First and foremost, for your sake, the sake of your niece AND the the safety of your daughter........ELIMINATE contact w/ this child to a BARE minimum, if any. You mentioned nothing about your relationship w/ this child's mother or if this even phases her mother. THAT'S where this needs to start.

She - mother & daughter- need to realize that others will not want to be around her destructive and inappropriate behavior. I can see this out of a three or four year old, but 10!!?

You MUST talk about what is appropriate and inappropriate ALL THE TIME, even it if means and sounds like you are repeating yourself OVER & OVER & OVER. TAlk about alternative behavior. AFFIRM and praise good behavior and good choices.
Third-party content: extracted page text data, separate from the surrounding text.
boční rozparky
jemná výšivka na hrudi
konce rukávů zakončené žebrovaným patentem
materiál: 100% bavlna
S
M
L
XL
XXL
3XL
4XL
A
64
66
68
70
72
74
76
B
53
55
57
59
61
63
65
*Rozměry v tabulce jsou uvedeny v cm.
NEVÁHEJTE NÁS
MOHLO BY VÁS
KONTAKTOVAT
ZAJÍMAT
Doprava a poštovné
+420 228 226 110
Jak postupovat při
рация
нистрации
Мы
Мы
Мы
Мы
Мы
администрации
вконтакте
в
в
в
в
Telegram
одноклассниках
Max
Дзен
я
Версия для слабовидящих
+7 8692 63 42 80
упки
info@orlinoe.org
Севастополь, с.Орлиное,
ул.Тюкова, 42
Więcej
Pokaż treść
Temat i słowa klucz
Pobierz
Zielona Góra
Talk about consequences of bad behavior vs. good behavior. How do you (ask your daughter) perceive those actions? How do they make you feel? When you get at the root of the feelings and WHY they feel that way, you can re-direct those to an affimative and constructive form of behavior. Make sense?
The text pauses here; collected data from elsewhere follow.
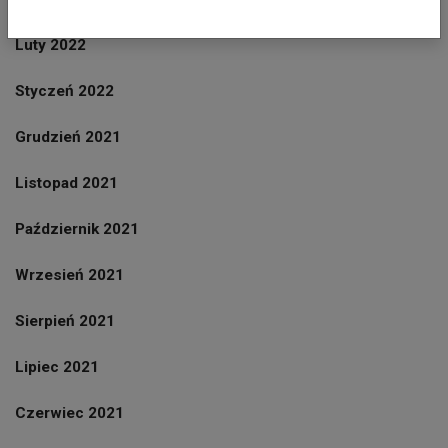
Luty 2022
Styczeń 2022
Grudzień 2021
Listopad 2021
Październik 2021
Wrzesień 2021
Sierpień 2021
Lipiec 2021
Czerwiec 2021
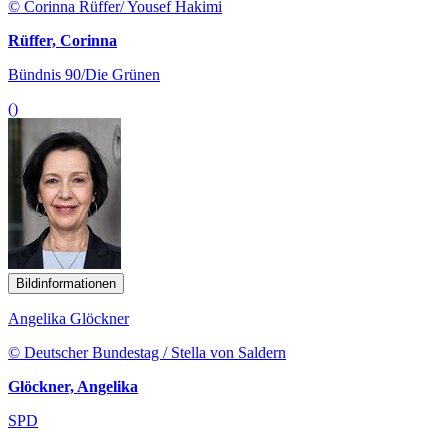
© Corinna Rüffer/ Yousef Hakimi
Rüffer, Corinna
Bündnis 90/Die Grünen
()
Bildinformationen
Angelika Glöckner
© Deutscher Bundestag / Stella von Saldern
Glöckner, Angelika
SPD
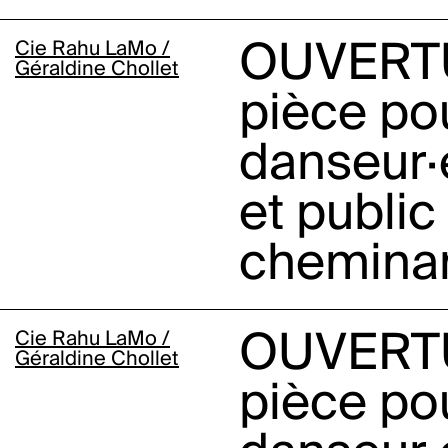
Cie Rahu LaMo /
OUVERT
Géraldine Chollet
pièce po
danseur·
et public
chemina
Cie Rahu LaMo /
OUVERT
Géraldine Chollet
pièce po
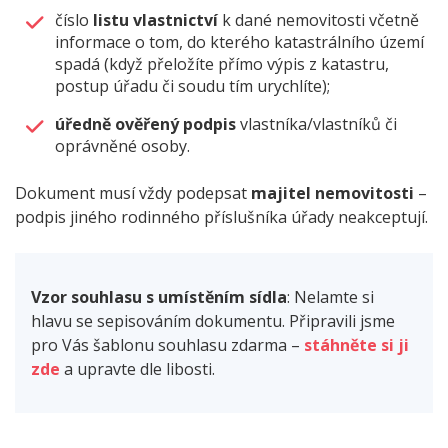
číslo
listu vlastnictví
k dané nemovitosti včetně
informace o tom, do kterého katastrálního území
spadá (když přeložíte přímo výpis z katastru,
postup úřadu či soudu tím urychlíte);
úředně ověřený podpis
vlastníka/vlastníků či
oprávněné osoby.
Dokument musí vždy podepsat
majitel nemovitosti
–
podpis jiného rodinného příslušníka úřady neakceptují.
Vzor souhlasu s umístěním sídla
: Nelamte si
hlavu se sepisováním dokumentu. Připravili jsme
pro Vás šablonu souhlasu zdarma –
stáhněte si ji
zde
a upravte dle libosti.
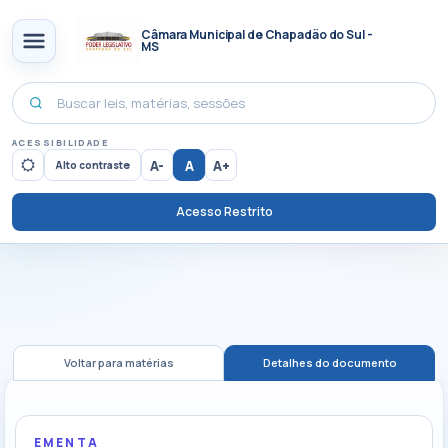
Câmara Municipal de Chapadão do Sul -
MS
ACESSIBILIDADE
A-
A
A+
Alto contraste
Acesso Restrito
Voltar para matérias
Detalhes do documento
EMENTA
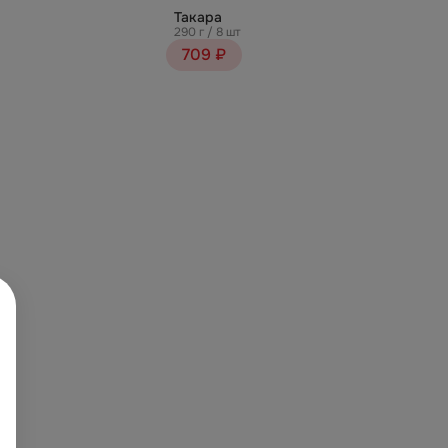
Такара
290 г / 8 шт
709 ₽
I would ONLY allow her to be involved in family & fun things IF she CHOOSES to behave properly. IF she does not...she goes home. Plain and simple. STICK TO THE PLAN AND SHE'LL LEARN QUICKLY that YOU are in charge, NOT her! This is NOT being mean. You're helping her to see the consequences of bad behavior. Enabling this to continue will only lead to MUCH bigger things and consequences down the road!

Help her to understand that she can get attention thru POSITIVE & helpful behavior, not just bad behavior. Help give her good choices and AFFIRM when she makes them. Talk about how they make her feel when she makes good choices, too!



answers from Killeen on

Letting her get away with this will make life as she grows older more difficult because she will have always gotten her way. You and your sister must talk to see what can be done. If you try to do something, it must be reinforced in her home to stop the behavior. Emotionally it has taken its toll on you and your daughter. Running out of the store alone must be an eye opener. My neice was not unruly but a "miss know it all" because my sister let her get away with things and allow her to act like a grown up at the age of 11. She did not chores, always got what she wanted and did not have any meaningful work, love, and fun activities to do. She would stay on the phone texting to friends and not take care of her dog letting it pee all over the place and telling the grown ups around her what to do.
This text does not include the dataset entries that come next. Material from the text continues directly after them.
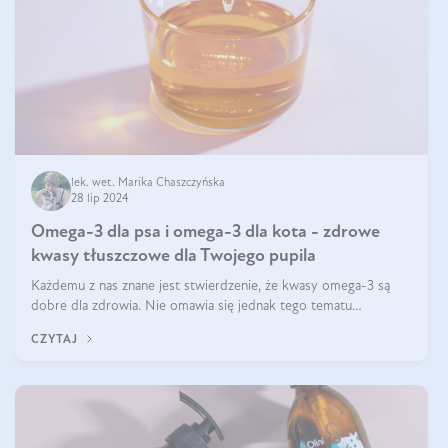
lek. wet. Marika Chaszczyńska
28 lip 2024
Omega-3 dla psa i omega-3 dla kota - zdrowe
kwasy tłuszczowe dla Twojego pupila
Każdemu z nas znane jest stwierdzenie, że kwasy omega-3 są
dobre dla zdrowia. Nie omawia się jednak tego tematu
dogłębnie i tak naprawdę nie do końca wiadomo, na co
CZYTAJ
wpływają te dobroczynne kwasy tłus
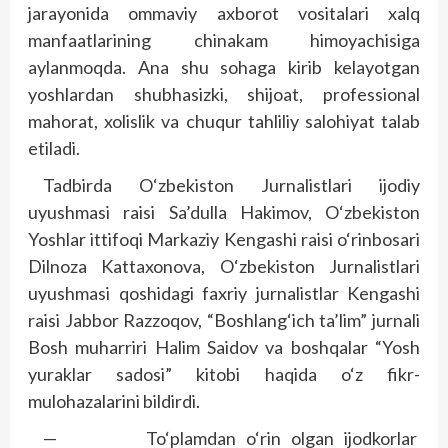
jarayonida ommaviy axborot vositalari xalq
manfaatlarining chinakam himoyachisiga
aylanmoqda. Ana shu sohaga kirib kelayotgan
yoshlardan shubhasizki, shijoat, professional
mahorat, xolislik va chuqur tahliliy salohiyat talab
etiladi.
Tadbirda O‘zbekiston Jurnalistlari ijodiy
uyushmasi raisi Sa’dulla Hakimov, O‘zbekiston
Yoshlar ittifoqi Markaziy Kengashi raisi o‘rinbosari
Dilnoza Kattaxonova, O‘zbekis­ton Jurnalistlari
uyushmasi qoshidagi faxriy jurnalistlar Kengashi
raisi Jabbor Razzoqov, “Bosh­lan­g‘ich ta’lim” jurnali
Bosh muharriri Halim Saidov va bosh­qalar “Yosh
yuraklar sadosi” kitobi haqida o‘z fikr-
mulohazalarini bildirdi.
— To‘plamdan o‘rin olgan ijodkorlar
Well, I did not like it or the picture it presented to my three sons 8, 15, and 15. So, I spoke with my sister and started to explain to my neice this was inappropriate behavior. I also put her on a routine to take care of her dog, her room and improve her hygiene practices. It makes a world of difference and tough love is love only accepted from family. How would your sister feel to openly hear how her daughter is thought of by her friends and people at school. Kids that make a mark in the world this way are the first impression for their parents.

Good luck!!!



answers from Toledo on

hey i have the same problem J.. its even crazier in my family... my sister in law has four girls, i have three kids, (2 girls). everytime i got pregnant, she got pregnant. anyway, her oldest daughter is a handful. wants to be grown up so fast... is pretty much left to take care of herself most of the time because her mom is taking care of the other three, which includes a 6 year old, an onry 3 year old, and a 13 month old... anyway, i dread when they come to town to stay with their grandmother. the first thing they do is want to come over OUR house and play. grandma doesnt have anything planned for them, so she puts them off on us, or so it seems. anyway, i have deliberately tried to be "unavailable" just to avoid the stress. there are some other issues, but i wont bore you with those...besides, i dont feel like getting angry!! anyway, im hoping someone will give you advice that i can use, but i just wanted you to know that im struggling with the same thing...except my niece is 12... aaaargh!